God and Country confab reaches pastors
A small group of pastors and other activists gathered today at a hotel in Heightstown, New Jersey, for a first-of-its-kind conference. The first annual God and Country Conference of the New Jersey Tea Party Caucus proved an enjoyable and educational experience for all who attended.
God and Country, the Tea Party, and the Law
RoseAnn Salanitri, head of the New Jersey Tea Party Caucus, estimated that seventy people attended the God and Country Conference. She admits this was a small crowd. But, she said,
We hope we planted the right seeds. The rest is up to God.
Several attendees were pastors. The most valuable part of the conference, for some, was the chance to form new networks. First to speak, for instance, was Demetrios Stratis, a lawyer who has pleaded several cases for the Alliance Defending Freedom (ADF, formerly Alliance Defense Fund). During the first break of the day, several pastors approached Mr. Stratis to offer any help they could.
Besides Mr. Stratis, these others spoke at the God and Country Conference:
- Frank Cottone reviewed key documents to show that America has always been a Christian nation. (He acknowledged that the US Constitution does not mention religion at all. He explained by saying that the Framers felt that State government, not the federal government, should deal with religion.)

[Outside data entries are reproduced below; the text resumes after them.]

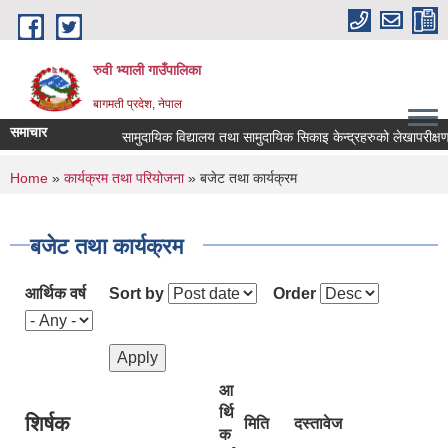
Skip to main content
रुवी भ्याली गाउँपालिका
बागमती प्रदेश, नेपाल
समाचार
सामुदायिक विद्यालय तथा सामुदायिक सिकाइ केन्द्रहरुको लेखापरीक्षण
You are here
Home
»
कार्यक्रम तथा परियोजना
» बजेट तथा कार्यक्रम
बजेट तथा कार्यक्रम
आर्थिक वर्ष
Sort by
Order
आ
र्थि
शिर्षक
मिति
दस्तावेज
क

- RoseAnn Salanitri spoke twice. First she compared the Tower of Babel incident (Genesis chapter 11) with the UN Division on Sustainable Development (UN Agenda 21) and other programs of the United Nations. Later she spoke on education reform and described her own experience in setting up a Christian school.
- Brad Winship spoke on the foundations of socialism and liberalism on one side, and capitalism and conservatism on the other. He identified those foundations as “Man” and God, respectively.
- Michele Talendo spoke about upcoming Tea Party activities in New Jersey.
- Nick Purpura regaled the group with stories of the “Black Regiment” during the American War for Independence. He also suggested that pastors directly challenge current IRS policy on “politics in the pulpit.” (A thousand pastors across the country are getting ready to do just that.)
- The Rev. Stephen Louis Craft spoke at length on various subjects. Most had to do with ways that, he says, liberal leaders have deceived black churches and their congregants. Among other things he suggested that the federal government might have gotten blacks out of the literal slavery of the antebellum South, but now kept them in a different kind of slavery.